RE-Matching: A Fine-Grained Semantic Matching Method for Zero-Shot Relation Extraction
Zhao, Jun, Zhan, Wenyu, Zhao, Xin, Zhang, Qi, Gui, Tao, Wei, Zhongyu, Wang, Junzhe, Peng, Minlong, Sun, Mingming
Semantic matching is a mainstream paradigm of zero-shot relation extraction, which matches a given input with a corresponding label description. The entities in the input should exactly match their hypernyms in the description, while the irrelevant contexts should be ignored when matching. However, general matching methods lack explicit modeling of the above matching pattern. In this work, we propose a fine-grained semantic matching method tailored for zero-shot relation extraction. Following the above matching pattern, we decompose the sentence-level similarity score into entity and context matching scores. Due to the lack of explicit annotations of the redundant components, we design a feature distillation module to adaptively identify the relation-irrelevant features and reduce their negative impact on context matching. Experimental results show that our method achieves higher matching $F_1$ score and has an inference speed 10 times faster, when compared with the state-of-the-art methods.
Actively Supervised Clustering for Open Relation Extraction
Zhao, Jun, Zhang, Yongxin, Zhang, Qi, Gui, Tao, Wei, Zhongyu, Peng, Minlong, Sun, Mingming
Current clustering-based Open Relation Extraction (OpenRE) methods usually adopt a two-stage pipeline. The first stage simultaneously learns relation representations and assignments. The second stage manually labels several instances and thus names the relation for each cluster. However, unsupervised objectives struggle to optimize the model to derive accurate clustering assignments, and the number of clusters has to be supplied in advance.

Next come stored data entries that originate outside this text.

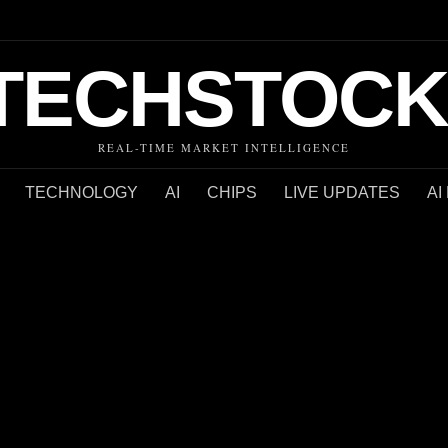
TECHSTOCK
REAL-TIME MARKET INTELLIGENCE
TECHNOLOGY
AI
CHIPS
LIVE UPDATES
AI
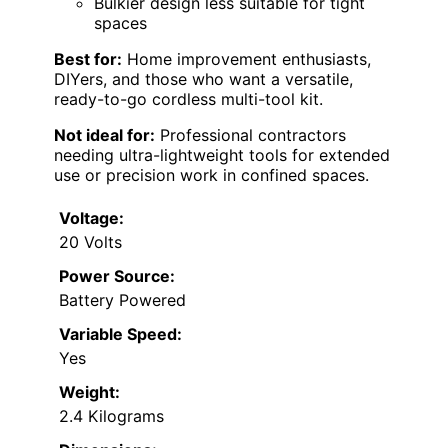
Bulkier design less suitable for tight
spaces
Best for:
Home improvement enthusiasts,
DIYers, and those who want a versatile,
ready-to-go cordless multi-tool kit.
Not ideal for:
Professional contractors
needing ultra-lightweight tools for extended
use or precision work in confined spaces.
Voltage:
20 Volts
Power Source:
Battery Powered
Variable Speed:
Yes
Weight:
2.4 Kilograms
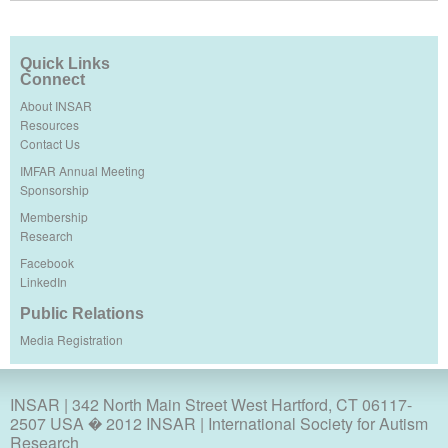
Quick Links
Connect
About INSAR
Resources
Contact Us
IMFAR Annual Meeting
Sponsorship
Membership
Research
Facebook
LinkedIn
Public Relations
Media Registration
INSAR
| 342 North Main Street West Hartford, CT 06117-
2507 USA � 2012 INSAR | International Society for Autism
Research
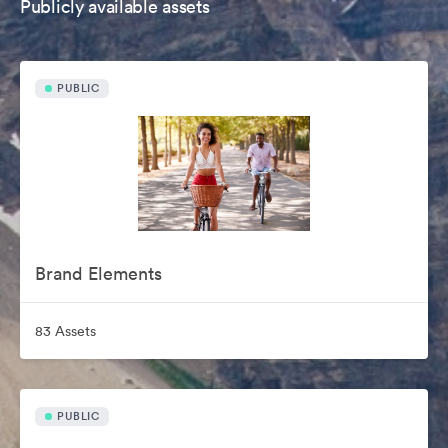
Publicly available assets
PUBLIC
Brand Elements
83 Assets
PUBLIC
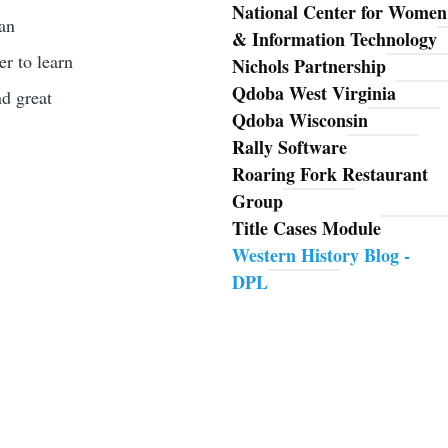
National Center for Women
han
& Information Technology
er to learn
Nichols Partnership
Qdoba West Virginia
nd great
Qdoba Wisconsin
Rally Software
Roaring Fork Restaurant
Group
Title Cases Module
Western History Blog -
DPL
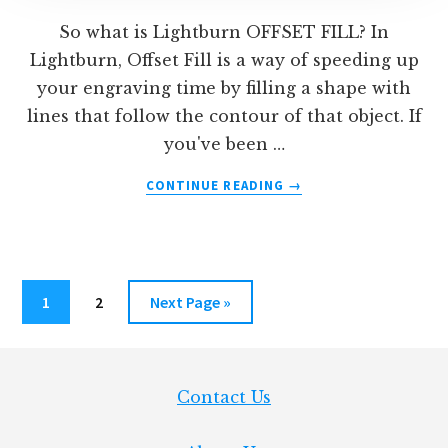
So what is Lightburn OFFSET FILL? In
Lightburn, Offset Fill is a way of speeding up
your engraving time by filling a shape with
lines that follow the contour of that object. If
you've been …
ABOUT
CONTINUE READING
→
WHAT
IS
LIGHTBURN
OFFSET
FILL?
Page
Page
Go
1
2
Next Page »
to
Footer
Contact Us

In this paper, we present a novel setting, named actively supervised clustering for OpenRE. Our insight lies in that clustering learning and relation labeling can be alternately performed, providing the necessary guidance for clustering without a significant increase in human effort. The key to the setting is selecting which instances to label. Instead of using classical active labeling strategies designed for fixed known classes, we propose a new strategy, which is applicable to dynamically discover clusters of unknown relations. Experimental results show that our method is able to discover almost all relational clusters in the data and improve the SOTA methods by 10.3\% and 5.2\%, on two datasets respectively.